→ **WORK REQUEST**:
Among the records that follow, find the line with "c) ha a szennyvíz" and the line with "iratokat öt évig megőrizni.". Set down those lines and all lines between them exactly, without adding anything.

→ **Page-level text extractions**:
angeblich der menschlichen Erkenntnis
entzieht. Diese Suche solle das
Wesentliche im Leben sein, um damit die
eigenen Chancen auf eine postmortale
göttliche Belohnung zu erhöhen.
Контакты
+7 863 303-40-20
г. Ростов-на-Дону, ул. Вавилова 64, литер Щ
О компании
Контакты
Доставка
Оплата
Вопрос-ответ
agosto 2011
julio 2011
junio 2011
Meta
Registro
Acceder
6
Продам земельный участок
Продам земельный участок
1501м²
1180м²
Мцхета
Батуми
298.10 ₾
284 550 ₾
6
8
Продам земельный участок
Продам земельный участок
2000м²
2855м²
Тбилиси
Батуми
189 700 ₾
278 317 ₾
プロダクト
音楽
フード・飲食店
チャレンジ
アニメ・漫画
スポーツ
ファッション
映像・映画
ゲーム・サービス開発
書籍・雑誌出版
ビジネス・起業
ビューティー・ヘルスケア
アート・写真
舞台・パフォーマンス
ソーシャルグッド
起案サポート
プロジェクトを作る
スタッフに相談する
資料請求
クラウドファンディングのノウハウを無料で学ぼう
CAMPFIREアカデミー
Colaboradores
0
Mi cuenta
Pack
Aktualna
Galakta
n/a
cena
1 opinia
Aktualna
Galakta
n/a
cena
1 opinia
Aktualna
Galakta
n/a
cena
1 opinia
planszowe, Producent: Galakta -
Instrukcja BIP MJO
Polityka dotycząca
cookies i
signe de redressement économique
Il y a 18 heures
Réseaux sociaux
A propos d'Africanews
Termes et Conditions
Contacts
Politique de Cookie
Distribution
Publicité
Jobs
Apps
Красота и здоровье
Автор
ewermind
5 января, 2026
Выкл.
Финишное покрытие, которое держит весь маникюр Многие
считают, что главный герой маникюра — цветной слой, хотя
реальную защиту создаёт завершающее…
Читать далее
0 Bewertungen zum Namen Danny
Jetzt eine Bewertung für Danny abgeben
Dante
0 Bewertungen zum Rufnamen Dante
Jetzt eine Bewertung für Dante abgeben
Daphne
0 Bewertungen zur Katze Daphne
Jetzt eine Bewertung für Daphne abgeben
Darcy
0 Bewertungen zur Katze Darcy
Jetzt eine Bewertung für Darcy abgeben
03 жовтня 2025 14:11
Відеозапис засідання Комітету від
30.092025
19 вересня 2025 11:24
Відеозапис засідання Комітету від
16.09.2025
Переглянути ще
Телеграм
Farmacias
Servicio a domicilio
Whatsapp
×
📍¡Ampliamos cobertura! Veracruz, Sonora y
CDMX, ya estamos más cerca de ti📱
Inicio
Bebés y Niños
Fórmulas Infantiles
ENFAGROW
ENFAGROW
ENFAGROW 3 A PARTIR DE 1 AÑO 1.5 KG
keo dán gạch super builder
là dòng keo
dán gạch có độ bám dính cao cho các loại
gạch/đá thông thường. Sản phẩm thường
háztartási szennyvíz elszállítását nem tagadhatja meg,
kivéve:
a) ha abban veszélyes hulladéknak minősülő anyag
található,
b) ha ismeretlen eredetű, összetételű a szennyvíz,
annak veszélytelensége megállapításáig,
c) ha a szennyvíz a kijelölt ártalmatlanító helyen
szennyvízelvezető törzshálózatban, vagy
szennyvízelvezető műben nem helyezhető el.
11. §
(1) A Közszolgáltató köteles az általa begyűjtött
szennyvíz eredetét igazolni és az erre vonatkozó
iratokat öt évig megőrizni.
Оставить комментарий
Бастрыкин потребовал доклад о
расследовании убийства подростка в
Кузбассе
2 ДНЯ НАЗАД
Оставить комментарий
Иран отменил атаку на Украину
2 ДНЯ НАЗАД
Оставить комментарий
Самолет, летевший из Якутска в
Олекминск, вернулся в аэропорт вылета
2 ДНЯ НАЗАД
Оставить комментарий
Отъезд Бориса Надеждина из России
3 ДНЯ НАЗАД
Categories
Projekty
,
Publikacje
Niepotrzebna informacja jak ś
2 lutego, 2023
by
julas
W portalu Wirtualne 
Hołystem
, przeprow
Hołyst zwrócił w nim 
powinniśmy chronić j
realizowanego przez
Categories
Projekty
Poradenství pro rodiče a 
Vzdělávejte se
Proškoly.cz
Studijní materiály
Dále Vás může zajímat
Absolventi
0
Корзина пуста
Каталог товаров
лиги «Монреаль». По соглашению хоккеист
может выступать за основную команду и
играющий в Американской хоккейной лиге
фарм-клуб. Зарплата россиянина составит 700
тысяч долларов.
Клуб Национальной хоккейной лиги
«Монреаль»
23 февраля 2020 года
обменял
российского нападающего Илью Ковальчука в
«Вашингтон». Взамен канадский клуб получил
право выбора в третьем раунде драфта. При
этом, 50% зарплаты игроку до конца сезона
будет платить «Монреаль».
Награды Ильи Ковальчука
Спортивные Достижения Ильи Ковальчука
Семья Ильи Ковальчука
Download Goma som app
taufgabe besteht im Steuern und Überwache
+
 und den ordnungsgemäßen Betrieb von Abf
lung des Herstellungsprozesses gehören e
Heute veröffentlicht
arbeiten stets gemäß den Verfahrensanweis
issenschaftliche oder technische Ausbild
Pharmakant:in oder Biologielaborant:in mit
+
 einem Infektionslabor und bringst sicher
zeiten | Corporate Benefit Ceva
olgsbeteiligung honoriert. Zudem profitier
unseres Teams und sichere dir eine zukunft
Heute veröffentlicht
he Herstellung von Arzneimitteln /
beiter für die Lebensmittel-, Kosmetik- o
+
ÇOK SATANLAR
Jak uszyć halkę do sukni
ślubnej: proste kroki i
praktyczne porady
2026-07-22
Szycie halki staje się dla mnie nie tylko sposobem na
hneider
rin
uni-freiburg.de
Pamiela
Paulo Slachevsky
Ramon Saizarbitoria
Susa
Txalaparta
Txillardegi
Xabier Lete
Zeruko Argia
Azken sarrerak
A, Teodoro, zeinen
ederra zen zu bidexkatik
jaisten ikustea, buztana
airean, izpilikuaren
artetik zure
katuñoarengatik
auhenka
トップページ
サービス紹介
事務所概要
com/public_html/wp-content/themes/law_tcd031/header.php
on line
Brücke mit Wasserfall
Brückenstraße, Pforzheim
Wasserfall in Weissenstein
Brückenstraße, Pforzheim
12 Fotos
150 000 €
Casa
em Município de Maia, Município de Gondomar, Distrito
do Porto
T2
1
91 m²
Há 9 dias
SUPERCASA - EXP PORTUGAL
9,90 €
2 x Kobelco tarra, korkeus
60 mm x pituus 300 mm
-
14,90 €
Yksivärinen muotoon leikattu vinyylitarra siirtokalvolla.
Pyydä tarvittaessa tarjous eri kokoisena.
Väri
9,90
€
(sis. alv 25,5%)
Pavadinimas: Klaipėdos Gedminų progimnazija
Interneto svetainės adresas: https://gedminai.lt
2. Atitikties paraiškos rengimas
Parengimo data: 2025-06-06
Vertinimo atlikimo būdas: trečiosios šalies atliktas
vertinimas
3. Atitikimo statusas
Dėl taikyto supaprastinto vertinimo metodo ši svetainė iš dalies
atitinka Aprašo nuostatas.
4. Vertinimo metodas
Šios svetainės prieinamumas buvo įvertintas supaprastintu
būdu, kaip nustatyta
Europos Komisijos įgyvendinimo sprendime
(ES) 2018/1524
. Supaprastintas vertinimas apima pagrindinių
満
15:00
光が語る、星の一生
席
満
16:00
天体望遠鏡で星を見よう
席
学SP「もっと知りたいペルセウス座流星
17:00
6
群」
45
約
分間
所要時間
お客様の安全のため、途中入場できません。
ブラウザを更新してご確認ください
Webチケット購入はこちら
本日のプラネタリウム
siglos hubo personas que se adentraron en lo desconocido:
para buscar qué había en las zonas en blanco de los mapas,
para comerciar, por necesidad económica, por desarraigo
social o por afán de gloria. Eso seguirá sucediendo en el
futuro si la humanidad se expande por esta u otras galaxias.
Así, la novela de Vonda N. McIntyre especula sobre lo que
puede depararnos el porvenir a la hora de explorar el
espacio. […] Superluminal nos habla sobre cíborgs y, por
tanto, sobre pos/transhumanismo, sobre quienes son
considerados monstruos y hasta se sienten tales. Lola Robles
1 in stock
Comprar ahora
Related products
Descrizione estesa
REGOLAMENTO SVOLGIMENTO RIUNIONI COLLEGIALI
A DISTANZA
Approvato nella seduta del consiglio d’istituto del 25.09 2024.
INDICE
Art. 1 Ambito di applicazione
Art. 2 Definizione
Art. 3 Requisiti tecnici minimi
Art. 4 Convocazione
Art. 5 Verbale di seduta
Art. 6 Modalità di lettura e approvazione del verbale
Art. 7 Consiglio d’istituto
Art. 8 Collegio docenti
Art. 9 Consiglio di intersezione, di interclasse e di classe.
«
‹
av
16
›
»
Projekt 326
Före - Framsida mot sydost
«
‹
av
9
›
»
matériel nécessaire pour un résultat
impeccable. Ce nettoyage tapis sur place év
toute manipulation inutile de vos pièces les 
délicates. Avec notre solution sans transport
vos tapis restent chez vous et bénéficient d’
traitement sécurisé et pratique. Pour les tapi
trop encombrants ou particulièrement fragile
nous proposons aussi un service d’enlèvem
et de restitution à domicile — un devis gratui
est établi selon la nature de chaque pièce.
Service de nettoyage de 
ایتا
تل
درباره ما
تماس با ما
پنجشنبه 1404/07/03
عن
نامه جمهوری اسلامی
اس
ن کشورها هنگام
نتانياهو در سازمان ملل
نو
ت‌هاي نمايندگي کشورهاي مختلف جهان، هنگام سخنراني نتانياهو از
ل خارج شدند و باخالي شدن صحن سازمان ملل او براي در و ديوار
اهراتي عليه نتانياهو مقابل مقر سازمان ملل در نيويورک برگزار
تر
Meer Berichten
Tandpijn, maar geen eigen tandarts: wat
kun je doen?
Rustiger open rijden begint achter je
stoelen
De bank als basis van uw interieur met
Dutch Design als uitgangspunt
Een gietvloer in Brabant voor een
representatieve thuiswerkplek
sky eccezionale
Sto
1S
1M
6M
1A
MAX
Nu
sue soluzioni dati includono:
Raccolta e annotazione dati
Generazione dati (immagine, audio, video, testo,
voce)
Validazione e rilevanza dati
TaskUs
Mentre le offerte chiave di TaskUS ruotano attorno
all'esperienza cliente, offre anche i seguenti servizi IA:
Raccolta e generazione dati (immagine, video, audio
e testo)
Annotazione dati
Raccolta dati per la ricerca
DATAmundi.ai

→ **SOLVED EXERCISE**:
c) ha a szennyvíz a kijelölt ártalmatlanító helyen
szennyvízelvezető törzshálózatban, vagy
szennyvízelvezető műben nem helyezhető el.
11. §
(1) A Közszolgáltató köteles az általa begyűjtött
szennyvíz eredetét igazolni és az erre vonatkozó
iratokat öt évig megőrizni.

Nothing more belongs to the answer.